Genevieve Siegel-Hawley, Ph.D.

Associate Professor and Ph.D. Concentration Coordinator, Educational Leadership

Genevieve Siegel-Hawley, Ph.D.

Education

  • Ph.D. in urban schooling, University of California, Los Angeles
  • M.Ed. in education policy and management, Harvard University
  • M.A.T. in secondary social studies, Johns Hopkins University
  • B.A. in history/sociology, University of Virginia

Research interests

Race, stratification and inequality in American schools; regional, district and school-level policies to promote diversity and reduce segregation; the relationship between school and housing segregation

Career highlights

  • Received the VCU School of Education Distinguished Junior Faculty Award in 2015
  • Received the VCU Presidential Research Quest Fund Grant Award for 2014-15

Recent publications/projects

  • Frankenberg, E., Siegel-Hawley, G., & Diem, S. (2017).
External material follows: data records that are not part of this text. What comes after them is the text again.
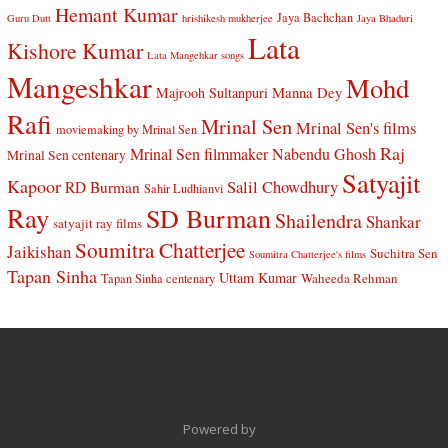
Hemant Kumar
Jaya Bachchan
Guru Dutt
hrishikesh mukherjee
Jaya Bhaduri
Lata
Kishore Kumar
Lata Mangehkar songs
Mangeshkar
Mohd
Manna Dey
Majrooh Sultanpuri
Rafi
Mrinal Sen
Mrinal Sen's films
moviemaking by Mrinal Sen
Raj
Mrinal Sen filmmaker
Nabendu Ghosh
Mrinal Sen centenary
Satyajit
Kapoor
Salil Chowdhury
RD Burman
Sahir Ludhianvi
Ray
SD Burman
Shailendra
Shankar
satyajit ray films
Soumitra Chatterjee
Jaikishan
Suchitra Sen
Soumitra Chatterjee's films
Tapan Sinha
Uttam Kumar
Waheeda Rehman
Tapan Sinha centenary
Powered by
Segregation by Boundary Line: The Fragmentation of Memphis Area Schools. Educational Researcher. https://doi.org/10.3102/0013189X17732752
  • Siegel-Hawley, G., Diem., S. & Frankenberg, E. (forthcoming). The Disintegration of Memphis-Shelby County, Tennessee: School District Secession and Local Control in the 21st Century. American Educational Research Journal.
  • Siegel-Hawley, G. (2016). When the fences come down: Twenty-first century lessons from metropolitan school desegregation. Chapel Hill, NC: UNC Press. http://uncpress.unc.edu/browse/book_detail?title_id=3746
  • Siegel-Hawley, G. (2013). Educational gerrymandering? Race and attendance boundaries in a racially changing suburb. Harvard Educational Review, 83(4). http://hepgjournals.org/doi/pdf/10.17763/haer.83.4.k385375245677131

Bio

Dr. Genevieve Siegel-Hawley’s research focuses on examining school segregation and resegregation in U.S. metropolitan areas, along with strategies for promoting inclusive school communities and policy options for a truly integrated society. She teaches courses dealing with racial/ethnic relations in U.S. schools, educational policy and the racial, social and political contexts of education.
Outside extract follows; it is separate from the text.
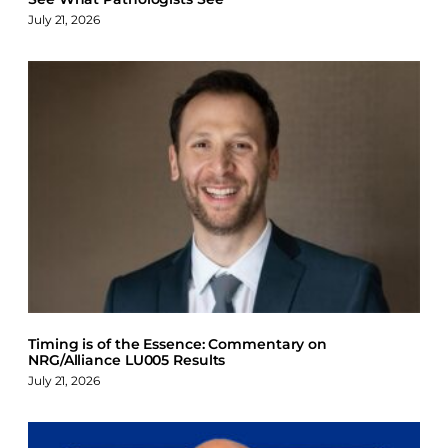
July 21, 2026
Timing is of the Essence: Commentary on
NRG/Alliance LU005 Results
July 21, 2026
Siegel-Hawley’s current projects include a book manuscript on fostering intentionally diverse and equitable schools and, with colleagues, a mixed-methods examination federally funded magnet schools.

Siegel-Hawley works with the UCLA Civil Rights Project as a research affiliate. She is a Richmond native and a proud graduate of Richmond Public Schools. Siegel-Hawley taught high school history in Baltimore City Public Schools for two years before returning home to spend two more years teaching at John Marshall High School.